Unlike other media mergers where there usually is a lot of consolidation, the staff and newsrooms of both the Sun-Times and WBEZ will continue to operate separately. Matt Moog will continue in his role as CEO of Chicago Public Media as Nykia Wright will continue in her role as CEO of the Sun-Times as she will report directly to Moog. Both will retain editorial independence of one another, though one major caveat is the Sun-Times will no longer be able to endorse political candidates due to its non-profit status.
Both the Sun-Times and WBEZ will remain with their respective unions, the Chicago News Guild and SAG-AFTRA for now.
“This is an important step to grow and strengthen local journalism in Chicago,” Moog said. “A vibrant local news ecosystem is fundamental to a healthy democracy, informed citizens, and engaged communities. Together WBEZ and the Chicago Sun-Times aim to tell the stories that matter, serve more Chicagoans with our unbiased, fact-based journalism, and connect Chicagoans more deeply to each other and to their communities.”
Wright said: “This is an extraordinary opportunity for our collective news community and for the future of the hardest working paper in America, which counts some of the best storytellers in Chicago among its ranks. We are excited about the possibilities that lie ahead for this unique model of nonprofit news and raising the bar for supporting, preserving, and strengthening local journalism.”
In terms of how this came together financially, no details were released. Chicago Public Media sought philanthropic support for the deal, with the John D. and Catherine T. MacArthur Foundation, and the Pritzker Traubert Foundation investing in the venture. Prominent Sun-Times investor Michael Sacks is also an underwriter.
WBEZ and other public radio stations in top markets have been success stories in a medium struggling as much as its linear television counterpart as the public is consuming content in more alternative ways. In the last ratings period, WBEZ tied for third among Chicago radio stations and even finished ahead of all-news WBBM-AM in morning drive for second place (keep in mind this period is skewed heavily by Christmas music, as WLIT-FM swept all time periods.) On the other hand, the Sun-Times has been struggling with low circulation numbers, not to mention a carousel of ownership changes in the last fifteen years from Michael Ferro’s “Wrapports” to the Chicago Federation of Labor.
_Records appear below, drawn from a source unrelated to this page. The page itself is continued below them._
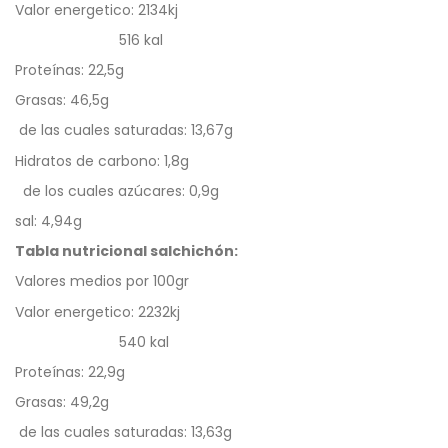
Valor energetico: 2134kj
516 kal
Proteínas: 22,5g
Grasas: 46,5g
de las cuales saturadas: 13,67g
Hidratos de carbono: 1,8g
de los cuales azúcares: 0,9g
sal: 4,94g
Tabla nutricional salchichón:
Valores medios por 100gr
Valor energetico: 2232kj
540 kal
Proteínas: 22,9g
Grasas: 49,2g
de las cuales saturadas: 13,63g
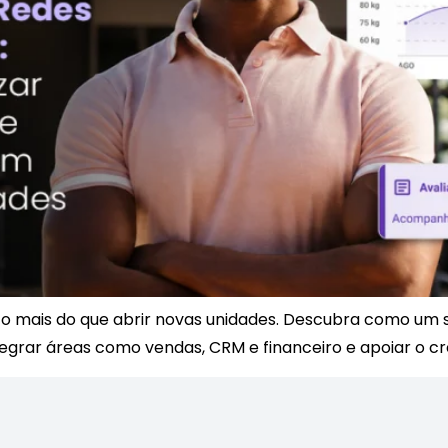
o mais do que abrir novas unidades. Descubra como um 
tegrar áreas como vendas, CRM e financeiro e apoiar o c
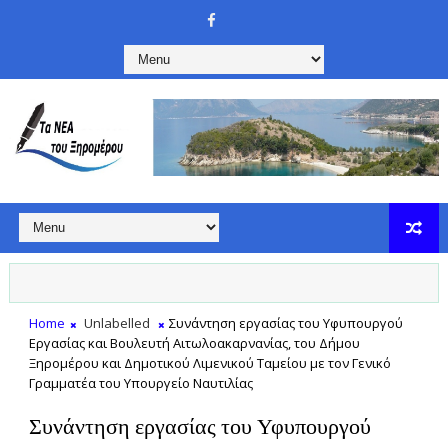
Home
Unlabelled
Συνάντηση εργασίας του Υφυπουργού
Εργασίας και Βουλευτή Αιτωλοακαρνανίας, του Δήμου
Ξηρομέρου και Δημοτικού Λιμενικού Ταμείου με τον Γενικό
Γραμματέα του Υπουργείο Ναυτιλίας
Συνάντηση εργασίας του Υφυπουργού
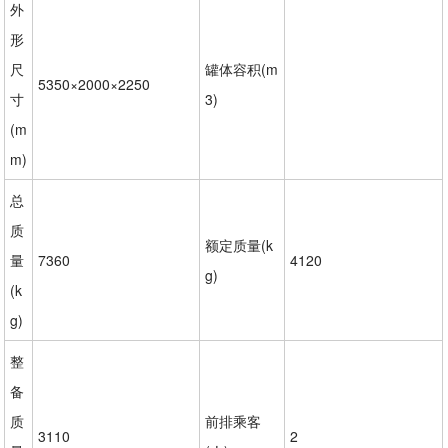
外
形
尺
罐体容积(m
5350×2000×2250
寸
3)
(m
m)
总
质
额定质量(k
量
7360
4120
g)
(k
g)
整
备
质
前排乘客
3110
2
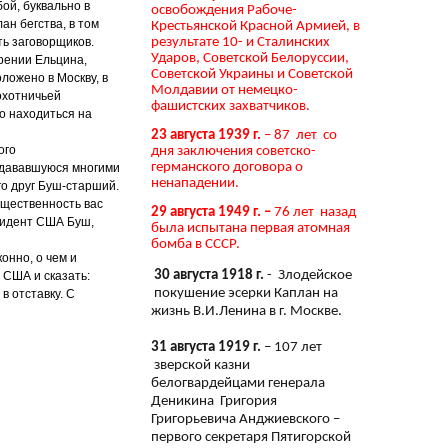
ой, буквально в
освобождения Рабоче-
ан бегства, в том
Крестьянской Красной Армией, в
результате 10- и Сталинских
ть заговорщиков.
Ударов, Советской Белоруссии,
ерении Ельцина,
Советской Украины и Советской
ложено в Москву, в
Молдавии от немецко-
охотничьей
фашистских захватчиков.
о находиться на
23 августа 1939 г.
– 87 лет со
ого
дня заключения советско-
германского договора о
здававшуюся многими
ненападении.
го друг Буш-старший.
бщественность вас
29 августа 1949 г. –
76 лет назад
езидент США Буш,
была испытана первая атомная
бомба в СССР.
онно, о чем и
30 августа 1918 г.
- Злодейское
 США и сказать:
покушение эсерки Каплан на
в отставку. С
жизнь В.И.Ленина в г. Москве.
31 августа 1919 г.
– 107 лет
зверской казни
белогвардейцами генерала
Деникина Григория
Григорьевича Анджиевского –
первого секретаря Пятигорской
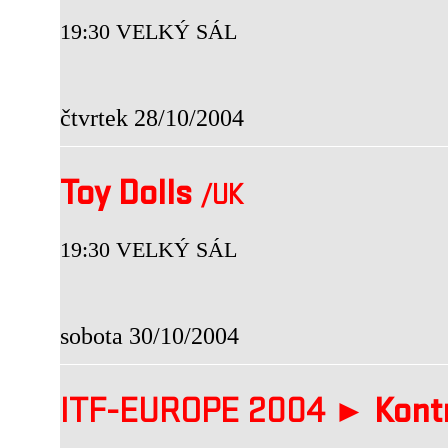
19:30 VELKÝ SÁL
čtvrtek 28/10/2004
Toy Dolls
/UK
19:30 VELKÝ SÁL
sobota 30/10/2004
ITF-EUROPE 2004 ►
Kont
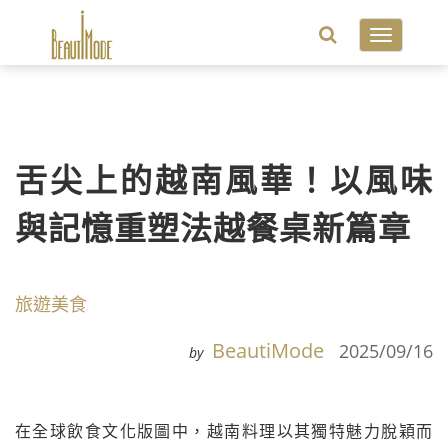
Toggle
navigatio
舌尖上的越南風華！以風味
與記憶重塑法越餐桌新篇章
旅遊美食
BeautiMode
2025/09/16
by
在全球飲食文化版圖中，越南料理以其獨特魅力脫穎而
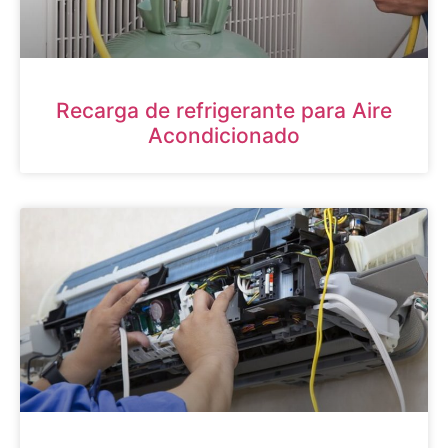
Recarga de refrigerante para Aire
Acondicionado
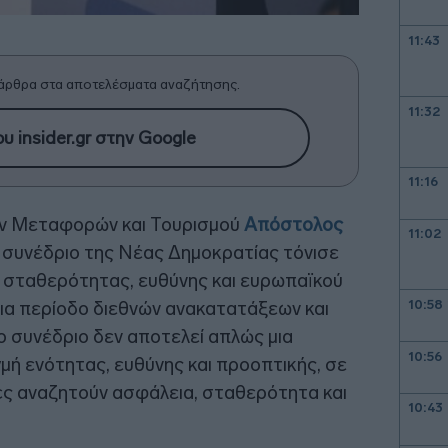
11:43
άρθρα στα αποτελέσματα αναζήτησης.
11:32
υ insider.gr στην Google
11:16
ν Μεταφορών και Τουρισμού
Απόστολος
11:02
ο συνέδριο της Νέας Δημοκρατίας τόνισε
μη σταθερότητας, ευθύνης και ευρωπαϊκού
10:58
ια περίοδο διεθνών ανακατατάξεων και
ο συνέδριο δεν αποτελεί απλώς μια
10:56
γμή ενότητας, ευθύνης και προοπτικής, σε
τες αναζητούν ασφάλεια, σταθερότητα και
10:43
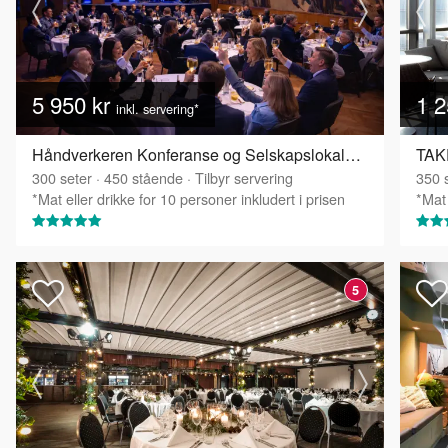
5 950 kr
1 2
inkl. servering*
Håndverkeren Konferanse og Selskapslokaler - Festsalen
TAKE
300
seter
·
450
stående
·
Tilbyr servering
350
s
*Mat eller drikke for 10 personer inkludert i prisen
*Mat 
5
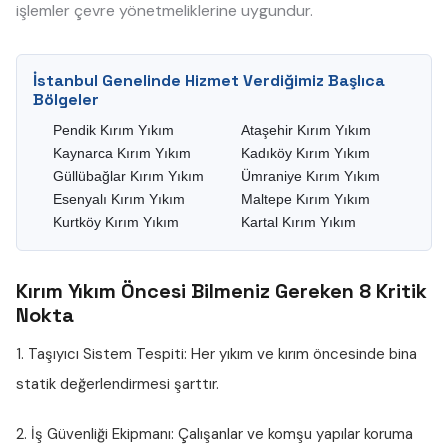
işlemler çevre yönetmeliklerine uygundur.
İstanbul Genelinde Hizmet Verdiğimiz Başlıca
Bölgeler
Pendik Kırım Yıkım
Ataşehir Kırım Yıkım
Kaynarca Kırım Yıkım
Kadıköy Kırım Yıkım
Güllübağlar Kırım Yıkım
Ümraniye Kırım Yıkım
Esenyalı Kırım Yıkım
Maltepe Kırım Yıkım
Kurtköy Kırım Yıkım
Kartal Kırım Yıkım
Kırım Yıkım Öncesi Bilmeniz Gereken 8 Kritik
Nokta
1. Taşıyıcı Sistem Tespiti:
Her yıkım ve kırım öncesinde bina
statik değerlendirmesi şarttır.
2. İş Güvenliği Ekipmanı:
Çalışanlar ve komşu yapılar koruma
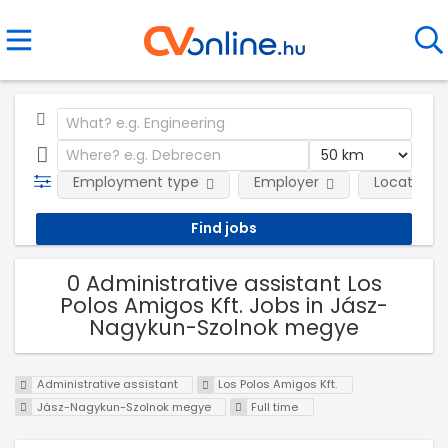
Employment type
Employer
Location
0 Administrative assistant Los
Polos Amigos Kft. Jobs in Jász-
Nagykun-Szolnok megye
Administrative assistant
Los Polos Amigos Kft.
Jász-Nagykun-Szolnok megye
Full time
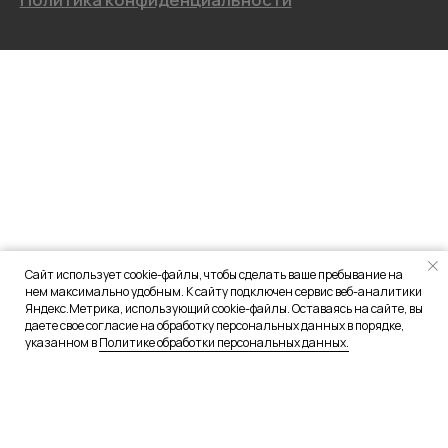
Сайт использует cookie-файлы, чтобы сделать ваше пребывание на
нем максимально удобным. К сайту подключен сервис веб-аналитики
Яндекс.Метрика, использующий cookie-файлы. Оставаясь на сайте, вы
даете свое согласие на обработку персональных данных в порядке,
указанном в
Политике обработки персональных данных.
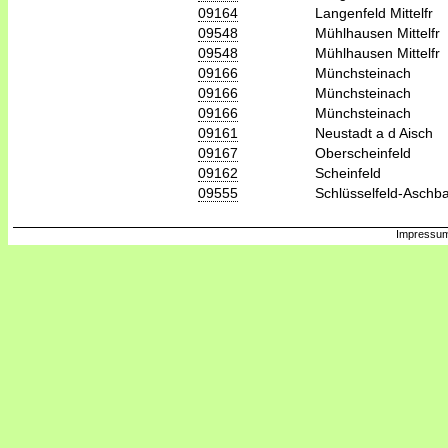
09164
Langenfeld Mittelfr
09548
Mühlhausen Mittelfr
09548
Mühlhausen Mittelfr
09166
Münchsteinach
09166
Münchsteinach
09166
Münchsteinach
09161
Neustadt a d Aisch
09167
Oberscheinfeld
09162
Scheinfeld
09555
Schlüsselfeld-Aschb
Impressum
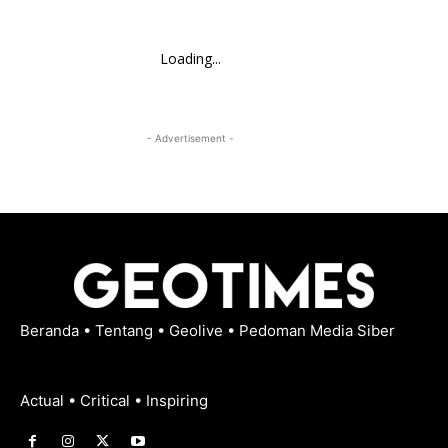
Loading...
- Advertisement -
Beranda
•
Tentang
•
Geolive
•
Pedoman Media Siber
Actual • Critical • Inspiring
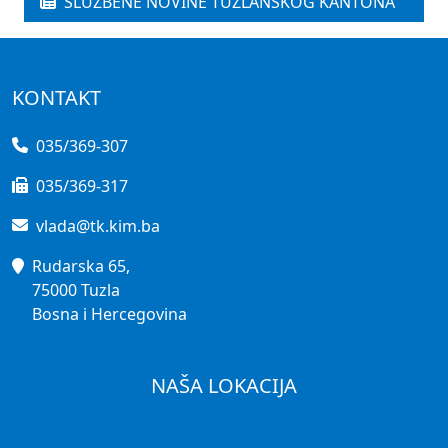
SLUŽBENE NOVINE TUZLANSKOG KANTONA
KONTAKT
035/369-307
035/369-317
vlada@tk.kim.ba
Rudarska 65,
75000 Tuzla
Bosna i Hercegovina
NAŠA LOKACIJA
This is the first merger deal between a newspaper and a radio station since the FCC relaxed the cross-ownership rules in 2017, normally prohibiting a newspaper from owning a radio station and vice versa. The rules were adapted in 1975 and forced many companies to sell their properties in order to come in compliance with the then-new rules, unless grandfathered in and companies would have to apply for a permanent waiver to do so – something the original Tribune Co. did in order to keep the Chicago Tribune and WGN-AM and WGN-TV intact. The FCC’s decision was upheld by the Supreme Court in a unanimous decision last year.
Given this is a noncash transfer, and WBEZ has a noncommercial license, FCC approval for a deal involving two non-profits isn’t usually necessary. Since the rules were upheld, we have yet to see a deal between a newspaper and a commercial TV or radio broadcaster.